Дурак Таро не тот, каким кажется. В Таро его клоунская маска скрывает лик просвещенного, который, в каббалистических терминах, пересек Бездну и стал Магом. В Люциферианском Ремесле Дурак или Трикстер является аспектом воплощенного на Земле Бога в своей роли наставника и учителя.
«За ошибкой безумия кроется истина, прокладывающая себе путь». «Впадая в безумие, человек впадает в свою истину».

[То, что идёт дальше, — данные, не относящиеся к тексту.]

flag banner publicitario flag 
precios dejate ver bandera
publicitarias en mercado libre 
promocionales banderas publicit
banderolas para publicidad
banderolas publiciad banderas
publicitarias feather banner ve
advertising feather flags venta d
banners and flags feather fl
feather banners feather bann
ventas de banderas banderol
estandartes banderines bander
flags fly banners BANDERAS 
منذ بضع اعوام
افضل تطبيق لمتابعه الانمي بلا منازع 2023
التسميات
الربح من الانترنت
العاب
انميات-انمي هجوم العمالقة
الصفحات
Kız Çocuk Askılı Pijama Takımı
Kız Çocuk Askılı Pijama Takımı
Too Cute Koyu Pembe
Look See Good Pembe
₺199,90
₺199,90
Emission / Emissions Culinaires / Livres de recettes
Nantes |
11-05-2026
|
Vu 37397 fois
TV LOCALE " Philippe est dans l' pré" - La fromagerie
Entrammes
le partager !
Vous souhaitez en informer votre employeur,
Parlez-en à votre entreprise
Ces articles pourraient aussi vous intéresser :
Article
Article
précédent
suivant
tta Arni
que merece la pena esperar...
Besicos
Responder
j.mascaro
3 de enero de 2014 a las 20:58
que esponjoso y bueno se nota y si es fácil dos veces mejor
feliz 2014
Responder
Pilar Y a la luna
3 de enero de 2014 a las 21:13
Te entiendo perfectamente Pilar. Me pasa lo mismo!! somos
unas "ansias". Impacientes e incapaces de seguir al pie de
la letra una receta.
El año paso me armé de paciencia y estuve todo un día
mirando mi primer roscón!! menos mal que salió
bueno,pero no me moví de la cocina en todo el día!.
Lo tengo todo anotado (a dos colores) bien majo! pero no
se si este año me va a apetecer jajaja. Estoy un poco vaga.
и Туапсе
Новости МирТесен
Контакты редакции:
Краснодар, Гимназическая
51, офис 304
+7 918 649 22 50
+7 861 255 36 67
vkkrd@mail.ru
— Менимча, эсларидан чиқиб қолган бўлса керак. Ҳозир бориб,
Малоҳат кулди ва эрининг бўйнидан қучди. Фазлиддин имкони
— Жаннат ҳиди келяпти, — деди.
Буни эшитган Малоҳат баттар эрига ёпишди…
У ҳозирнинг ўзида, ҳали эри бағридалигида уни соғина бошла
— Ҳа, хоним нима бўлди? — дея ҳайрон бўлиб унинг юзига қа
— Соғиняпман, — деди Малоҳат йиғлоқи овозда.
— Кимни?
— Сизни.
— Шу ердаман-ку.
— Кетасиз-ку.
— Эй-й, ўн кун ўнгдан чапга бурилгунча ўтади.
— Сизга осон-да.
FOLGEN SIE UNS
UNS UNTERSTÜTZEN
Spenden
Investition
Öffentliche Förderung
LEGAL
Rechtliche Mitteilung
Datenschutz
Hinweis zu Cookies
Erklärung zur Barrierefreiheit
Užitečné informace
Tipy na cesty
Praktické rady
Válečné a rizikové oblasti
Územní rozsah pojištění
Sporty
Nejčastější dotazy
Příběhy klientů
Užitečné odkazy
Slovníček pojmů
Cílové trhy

Архетип Трикстера пришел в культурологию из работ Карла Густава Юнга, который, в свою очередь заимствовал этот образ у П. Радина. Трикстеру свойственна «любовь к коварным розыгрышам и злым выходкам, способность изменять облик, двойственная природа – наполовину животная, наполовину божественная, подверженность всякого рода мучениям..» Трикстер (Плут, Озорник, Трюкач) – скорее, имя нарицательное, объединяющее множество персонажей фольклора, литературы, да и культуры в целом. Но зарождается образ Трикстера в ранних мифологиях, и это не случайно: по Юнгу, именно мифология являет собой первую попытку культурной отработки архетипов. «Трикстер – древнейшая фигура мифологии американских индейцев, а возможно, всех мифологий,» – отмечает П.Радин. Архетип Трикстера попадает в миф из потаенных слоев человеческой психики и постепенно расширяет свои функции: психологема, соответствующая нерасчлененности человеческой души, совмещающая сознательное и бессознательное, трансформируется в начало всей и всякой инновативности. Ибо основная функция Трикстера – быть той точкой совмещения несовместимого, которая порождает новое. Причем, происходит это за счет конфликтности, являющейся сердцевиной самого этого существа. Во всех своих образах-проявлениях Трикстер утрированно внутренне конфликтен. Антиподом умного, как и дурака, по Лотману, является именно сумасшедший. Ибо его качества – рисковость, непредсказумость, нахождение принципиально новых путей – противостоят как хитрости и изобретательности «умного», так и лобовому поведению «дурака». Однако, возникает вопрос: возможно ли, чтобы ум «умного» и глупость «дурака» (Ивана-дурака, солдата Швейка и многих других «дураков-простаков» фольклора и профессиональной культуры, неожиданно оказывающимися умнее «умников»), сходились в некой общей точке? Думается, да. Назовем эту условную точку «точкой безумия» (или «точкой Трикстера»). Ведь парадоксальность поведения, понимаемая нами, как и Лотманом, в качестве залога инновативности, не является величиной постоянной (и в этом качестве противостоящей «уму» или «дурости»). Скорее, парадоксальность поведения –переменная: потому представляется возможным говорить о ней не как о крайнем члене оппозиции, а как именно о точке медиации, сводящей воедино «ум» и «дурость». Трикстером может стать и умный, и дурак – в случае «отказа» от привычных моделей «ума» или «дурости». Обряды на растущую луну(любовная и денежная магия). Диагностика платная.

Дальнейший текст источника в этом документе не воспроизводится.